Los frigoríficos no los quieren, dicen; ¡linda clase de gente será! Y al fin y al cabo, ¡que los dejen! Siempre habrá saladeros que no los despreciarán y pagarán por ellos su buen precio.

-¿Quién sabe? -contesta el resero, lleno de dudas-; ni los negros pronto querrán carne salada.

No parece nada convencido don Hortensio, y por poco aseguraría que antes de mucho, tendrán todos que volver a echar toros criollos en sus haciendas mestizas para devolverles la resistencia perdida. Pero más bien será que no quiere dar su brazo a torcer pues no desperdicia ocasión de mixturar con su hacienda algún toro mestizo de los del vecino, que son muy calaveras y siempre se vienen para festejar a sus criollas.

Hasta que, un día, nació de una de sus barrosas más fieras una ternerita rosilla, cuyo pelo de terciopelo cantaba que había sido robo.

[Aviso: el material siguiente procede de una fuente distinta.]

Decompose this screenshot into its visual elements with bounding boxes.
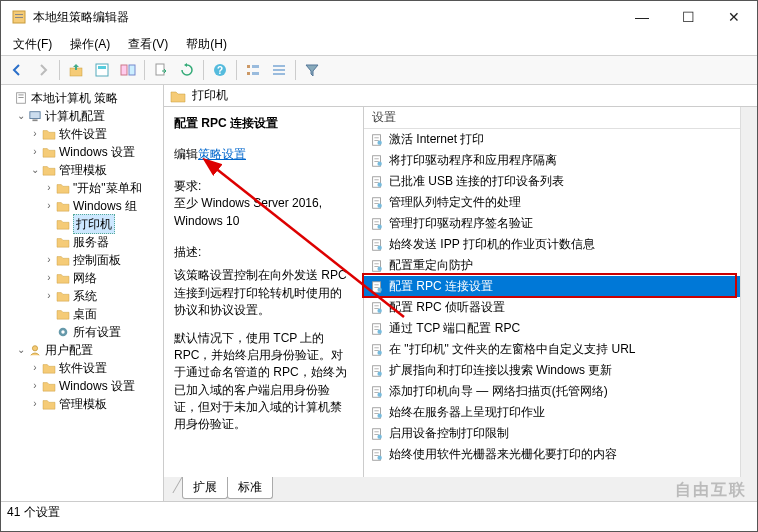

Don Hortensio, cuando se lo avisó Floro, la fue a ver y quedó muy contento por haber empezado, él también, a mejorar su hacienda; ya casi calculaba qué cantidad de novillos iba a poder vender para esos frigoríficos, tan delicados, y llevado de súbita inspiración, exclamó:

-¡Ché, Luciano, agarra la madre y atala al palenque, que ya también nosotros hemos de tener tamberas!

Así cunde el progreso, echando paulatinamente sus raíces tenaces hasta entre las rocas más duras de la rutina y de la ignorancia seculares.